[SPARK-19141] VectorAssembler metadata causing memory issues - ASF JIRA

Details

Type: Bug
Status: Resolved
Priority: Major
Resolution: Incomplete
Affects Version/s: 1.6.0, 2.0.0, 2.1.0
Fix Version/s: None
Component/s: ML, MLlib
Labels:
- bulk-closed
Environment:

Windows 10, Ubuntu 16.04.1, Scala 2.11.8, Spark 1.6.0, 2.0.0, 2.1.0

Description

VectorAssembler produces unnecessary metadata that overflows the Java heap in the case of sparse vectors. In the example below, the logical length of the vector is 10^6, but the number of non-zero values is only 2.
The problem arises when the vector assembler creates metadata (ML attributes) for each of the 10^6 slots, even if this metadata didn't exist upstream (i.e. HashingTF doesn't produce metadata per slot). Here is a chunk of metadata it produces:

{"ml_attr":{"attrs":{"numeric":[{"idx":0,"name":"HashedFeat_0"},{"idx":1,"name":"HashedFeat_1"},{"idx":2,"name":"HashedFeat_2"},{"idx":3,"name":"HashedFeat_3"},{"idx":4,"name":"HashedFeat_4"},{"idx":5,"name":"HashedFeat_5"},{"idx":6,"name":"HashedFeat_6"},{"idx":7,"name":"HashedFeat_7"},{"idx":8,"name":"HashedFeat_8"},{"idx":9,"name":"HashedFeat_9"},...,{"idx":1000000,"name":"Feat01"}]},"num_attrs":1000001}}

In this lightweight example, the feature size limit seems to be 1,000,000 when run locally, but this scales poorly with more complicated routines. With a larger dataset and a learner (say LogisticRegression), it maxes out anywhere between 10k and 100k hash size even on a decent sized cluster.
I did some digging, and it seems that the only metadata necessary for downstream learners is the one indicating categorical columns. Thus, I thought of the following possible solutions:

1. Compact representation of ml attributes metadata (but this seems to be a bigger change)
2. Removal of non-categorical tags from the metadata created by the VectorAssembler
3. An option on the existent VectorAssembler to skip unnecessary ml attributes or create another transformer altogether

I would happy to take a stab at any of these solutions, but I need some direction from the Spark community.

VABug.scala

import org.apache.spark.SparkConf
import org.apache.spark.ml.feature.{HashingTF, VectorAssembler}
import org.apache.spark.sql.SparkSession


object VARepro {

  case class Record(Label: Double, Feat01: Double, Feat02: Array[String])
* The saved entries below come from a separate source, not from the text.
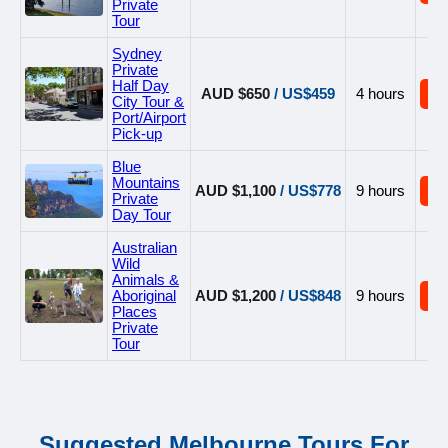
Private
Tour
Sydney
Private
Half Day
AUD $650
/ US$459
4 hours
B
City Tour &
Port/Airport
Pick-up
Blue
Mountains
AUD $1,100
/ US$778
9 hours
B
Private
Day Tour
Australian
Wild
Animals &
Aboriginal
AUD $1,200
/ US$848
9 hours
B
Places
Private
Tour
Suggested Melbourne Tours For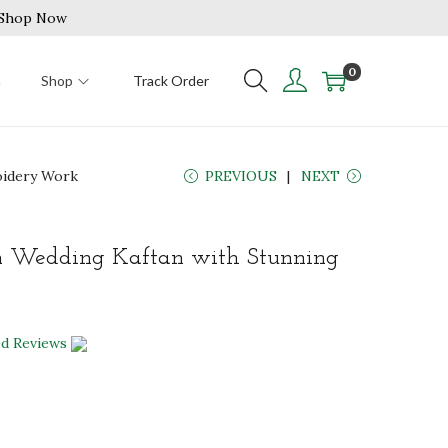
| Shop Now
0
n
Shop
Track Order
oidery Work
PREVIOUS
NEXT
n Wedding Kaftan with Stunning
ed Reviews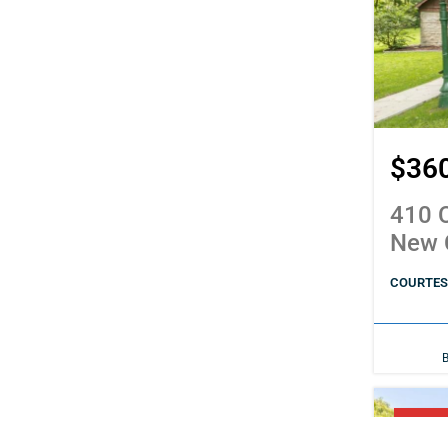
$36
410 C
New 
COURTESY
PENDI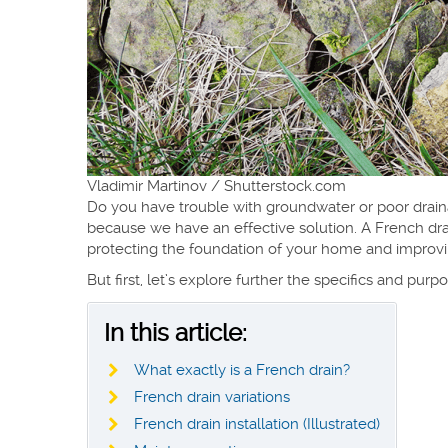
Vladimir Martinov / Shutterstock.com
Do you have trouble with groundwater or poor drain
because we have an effective solution. A French dra
protecting the foundation of your home and improvin
But first, let’s explore further the specifics and pu
In this article:
What exactly is a French drain?
French drain variations
French drain installation (Illustrated)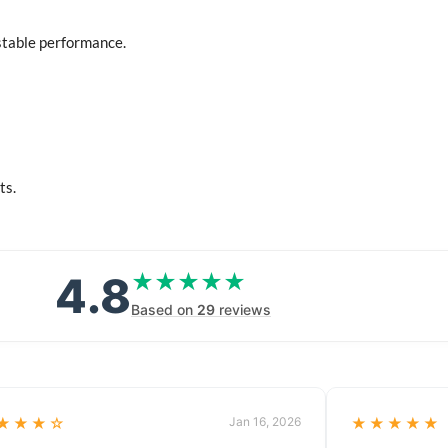
stable performance.
ts.
4.8
★★★★★
★★★★★
Based on
29
reviews
★★★☆
Jan 16, 2026
★★★★★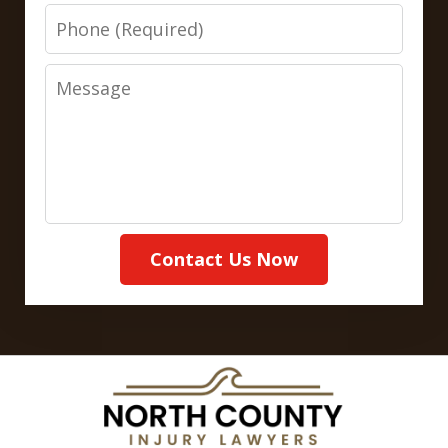
Phone
Message
Contact Us Now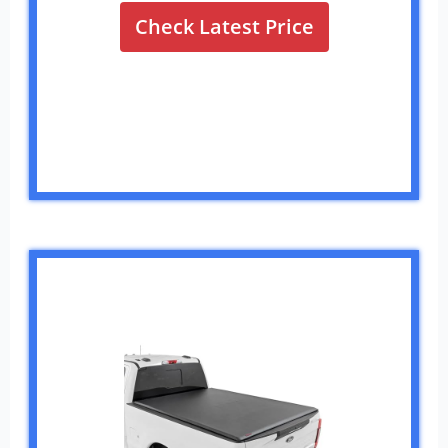
Check Latest Price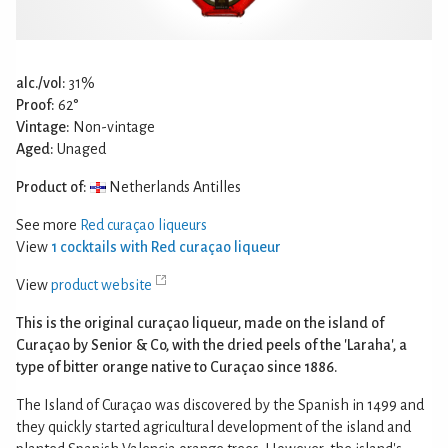
alc./vol:
31%
Proof:
62°
Vintage:
Non-vintage
Aged:
Unaged
Product of:
Netherlands Antilles
See more
Red curaçao liqueurs
View
1 cocktails with Red curaçao liqueur
View
product website
This is the original curaçao liqueur, made on the island of
Curaçao by Senior & Co, with the dried peels of the 'Laraha', a
type of bitter orange native to Curaçao since 1886.
The Island of Curaçao was discovered by the Spanish in 1499 and
they quickly started agricultural development of the island and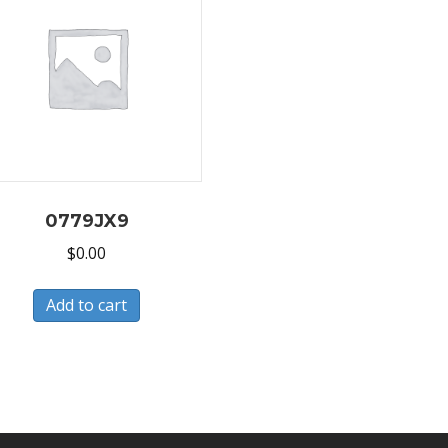
0779JX9
$
0.00
Add to cart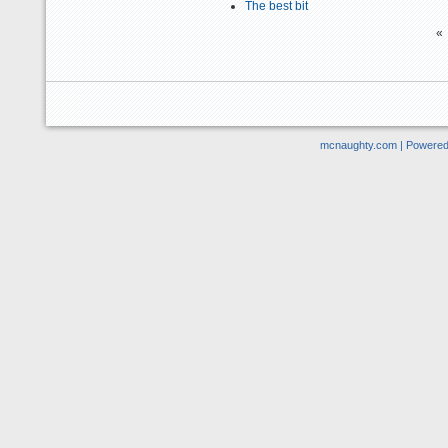
The best bit
«
mcnaughty.com | Powere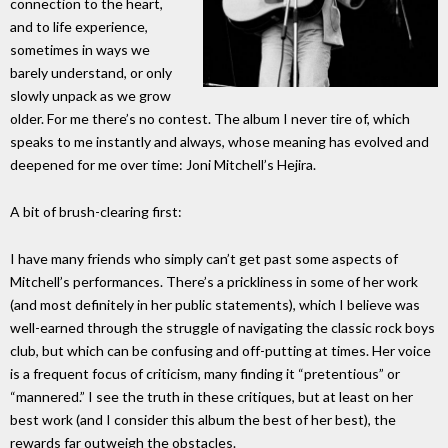
connection to the heart,
and to life experience,
sometimes in ways we
barely understand, or only
slowly unpack as we grow
older. For me there’s no contest. The album I never tire of, which
speaks to me instantly and always, whose meaning has evolved and
deepened for me over time: Joni Mitchell’s Hejira.
A bit of brush-clearing first:
I have many friends who simply can’t get past some aspects of
Mitchell’s performances. There’s a prickliness in some of her work
(and most definitely in her public statements), which I believe was
well-earned through the struggle of navigating the classic rock boys
club, but which can be confusing and off-putting at times. Her voice
is a frequent focus of criticism, many finding it “pretentious” or
“mannered.” I see the truth in these critiques, but at least on her
best work (and I consider this album the best of her best), the
rewards far outweigh the obstacles.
  def main(args: Array[String]) {

    val conf = new SparkConf()
      .setAppName("Vector assembler bug")
      .setMaster("local[*]")
    val spark = SparkSession.builder.config(conf).getOrCreate()
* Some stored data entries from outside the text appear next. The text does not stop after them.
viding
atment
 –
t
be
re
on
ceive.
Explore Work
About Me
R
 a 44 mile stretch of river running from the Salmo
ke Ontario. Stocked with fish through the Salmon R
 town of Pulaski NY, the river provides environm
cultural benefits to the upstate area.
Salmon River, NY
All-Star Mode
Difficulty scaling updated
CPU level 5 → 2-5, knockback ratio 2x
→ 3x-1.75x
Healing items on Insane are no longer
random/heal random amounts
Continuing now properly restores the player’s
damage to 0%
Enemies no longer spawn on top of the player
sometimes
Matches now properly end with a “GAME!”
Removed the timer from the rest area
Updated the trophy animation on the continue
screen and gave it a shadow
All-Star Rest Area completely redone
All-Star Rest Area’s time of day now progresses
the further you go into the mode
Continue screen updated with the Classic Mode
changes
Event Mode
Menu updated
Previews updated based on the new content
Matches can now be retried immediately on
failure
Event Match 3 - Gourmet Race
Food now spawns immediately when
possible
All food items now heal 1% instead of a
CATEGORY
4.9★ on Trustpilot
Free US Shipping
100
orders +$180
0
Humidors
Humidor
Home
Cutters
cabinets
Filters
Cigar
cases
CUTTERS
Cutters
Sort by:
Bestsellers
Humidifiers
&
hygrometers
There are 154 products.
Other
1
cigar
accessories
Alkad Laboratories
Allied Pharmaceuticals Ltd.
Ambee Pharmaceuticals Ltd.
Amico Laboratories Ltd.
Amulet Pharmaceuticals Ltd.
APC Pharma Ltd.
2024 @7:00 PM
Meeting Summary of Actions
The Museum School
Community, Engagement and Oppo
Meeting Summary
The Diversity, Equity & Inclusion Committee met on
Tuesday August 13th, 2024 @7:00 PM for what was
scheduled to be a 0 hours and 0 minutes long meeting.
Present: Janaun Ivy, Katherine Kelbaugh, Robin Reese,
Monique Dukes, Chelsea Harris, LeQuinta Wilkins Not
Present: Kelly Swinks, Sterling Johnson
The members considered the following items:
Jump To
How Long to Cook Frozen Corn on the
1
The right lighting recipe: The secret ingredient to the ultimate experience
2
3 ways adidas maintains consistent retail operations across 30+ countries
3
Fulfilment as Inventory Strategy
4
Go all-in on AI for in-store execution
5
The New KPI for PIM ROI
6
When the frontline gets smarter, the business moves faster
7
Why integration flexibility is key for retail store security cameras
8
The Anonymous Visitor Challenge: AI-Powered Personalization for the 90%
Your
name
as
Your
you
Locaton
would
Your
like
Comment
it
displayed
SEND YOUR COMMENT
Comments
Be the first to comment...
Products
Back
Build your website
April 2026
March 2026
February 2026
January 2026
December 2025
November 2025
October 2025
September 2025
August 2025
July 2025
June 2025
    import spark.implicits._
    val df = Seq(Record(1.0, 2.0, Array("4daf")), Record(0.0, 3.0, Array("a9ee"))).toDS()

    val numFeatures = 10000000
    val hashingScheme = new HashingTF().setInputCol("Feat02").setOutputCol("HashedFeat").setNumFeatures(numFeatures)
    val hashedData = hashingScheme.transform(df)
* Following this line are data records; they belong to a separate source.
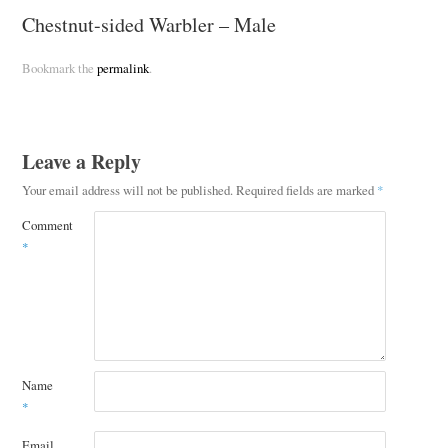
Chestnut-sided Warbler – Male
Bookmark the
permalink
.
Leave a Reply
Your email address will not be published.
Required fields are marked
*
Comment
*
Name
*
Email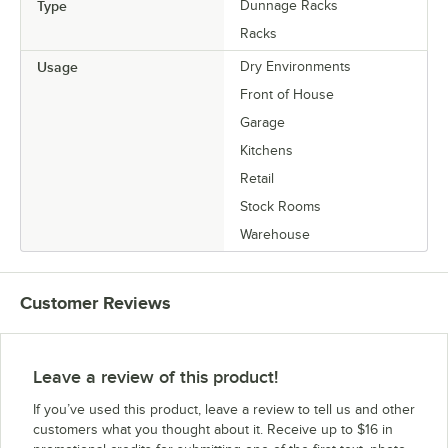
Type
Dunnage Racks
Racks
Usage
Dry Environments
Front of House
Garage
Kitchens
Retail
Stock Rooms
Warehouse
Customer Reviews
Leave a review of this product!
If you’ve used this product, leave a review to tell us and other
customers what you thought about it. Receive up to $16 in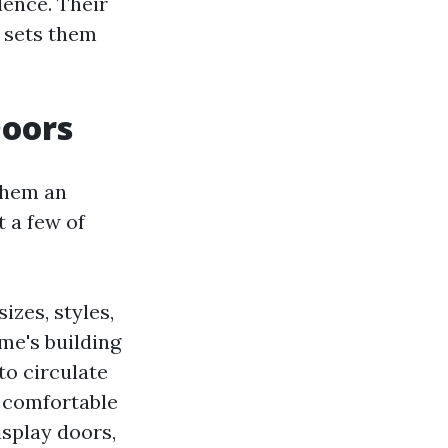
lence. Their
 sets them
Doors
them an
t a few of
izes, styles,
me's building
to circulate
a comfortable
isplay doors,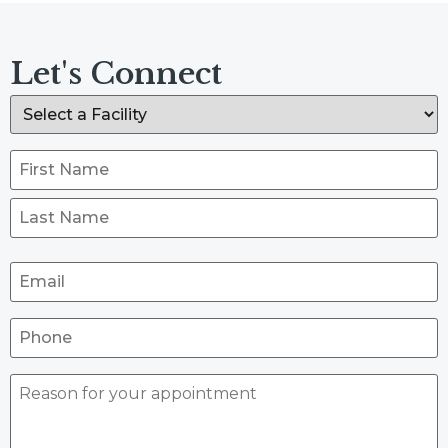
Let's Connect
    val vectorAssembler = new VectorAssembler().setInputCols(Array("HashedFeat","Feat01")).setOutputCol("Features")
    val processedData = vectorAssembler.transform(hashedData).select("Label", "Features")
    processedData.show()
  }
}

Stacktrace from the example above:

Exception in thread "main" java.lang.OutOfMemoryError: GC overhead limit exceeded
at org.apache.spark.ml.attribute.NumericAttribute.copy(attributes.scala:272)
at org.apache.spark.ml.attribute.NumericAttribute.withIndex(attributes.scala:215)
at org.apache.spark.ml.attribute.NumericAttribute.withIndex(attributes.scala:195)
at org.apache.spark.ml.attribute.AttributeGroup$$anonfun$3$$anonfun$apply$1.apply(AttributeGroup.scala:71)
at org.apache.spark.ml.attribute.AttributeGroup$$anonfun$3$$anonfun$apply$1.apply(AttributeGroup.scala:70)
at scala.collection.Iterator$$anon$11.next(Iterator.scala:409)
at scala.collection.IterableLike$class.copyToArray(IterableLike.scala:254)
at scala.collection.SeqViewLike$AbstractTransformed.copyToArray(SeqViewLike.scala:37)
at scala.collection.TraversableOnce$class.copyToArray(TraversableOnce.scala:278)
at scala.collection.SeqViewLike$AbstractTransformed.copyToArray(SeqViewLike.scala:37)
at scala.collection.TraversableOnce$class.toArray(TraversableOnce.scala:286)
at scala.collection.SeqViewLike$AbstractTransformed.toArray(SeqViewLike.scala:37)
at org.apache.spark.ml.attribute.AttributeGroup$$anonfun$3.apply(AttributeGroup.scala:72)
at org.apache.spark.ml.attribute.AttributeGroup$$anonfun$3.apply(AttributeGroup.scala:72)
at scala.Option.map(Option.scala:146)
at org.apache.spark.ml.attribute.AttributeGroup.<init>(AttributeGroup.scala:70)
at org.apache.spark.ml.attribute.AttributeGroup.<init>(AttributeGroup.scala:65)
at org.apache.spark.ml.feature.VectorAssembler.transform(VectorAssembler.scala:95)
at VARepro$.main(VARepro.scala:36)

Exception when run in conjuction with a learner on a bigger dataset (~10Gb) on a cluster.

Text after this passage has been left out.